Look below for the line containing "Modalità di pagamento"; from there, print each line exactly up to and including the line containing "saudável e seguro", and stop.

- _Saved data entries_
▬▬▬▬▬▬
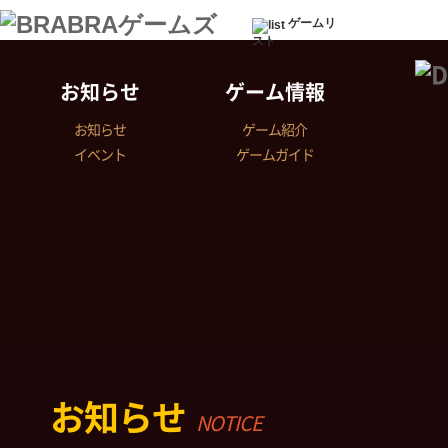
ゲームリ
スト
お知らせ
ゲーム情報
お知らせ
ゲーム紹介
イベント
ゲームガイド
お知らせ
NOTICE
▬▬▬▬▬▬
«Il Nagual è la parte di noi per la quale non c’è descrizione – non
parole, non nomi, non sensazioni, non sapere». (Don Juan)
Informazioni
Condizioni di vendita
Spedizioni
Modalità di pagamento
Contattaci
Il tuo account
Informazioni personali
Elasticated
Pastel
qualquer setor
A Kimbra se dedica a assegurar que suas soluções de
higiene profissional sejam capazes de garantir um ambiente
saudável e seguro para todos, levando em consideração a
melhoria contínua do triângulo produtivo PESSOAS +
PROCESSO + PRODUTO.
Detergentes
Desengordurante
▬▬▬▬▬▬
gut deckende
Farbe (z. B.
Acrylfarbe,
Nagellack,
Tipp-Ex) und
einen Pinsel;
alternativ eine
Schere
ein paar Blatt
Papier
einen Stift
▬▬▬▬▬▬
- _SOLUTION TO THE EXERCISE_
Modalità di pagamento
Contattaci
Il tuo account
Informazioni personali
Elasticated
Pastel
qualquer setor
A Kimbra se dedica a assegurar que suas soluções de
higiene profissional sejam capazes de garantir um ambiente
saudável e seguro para todos, levando em consideração a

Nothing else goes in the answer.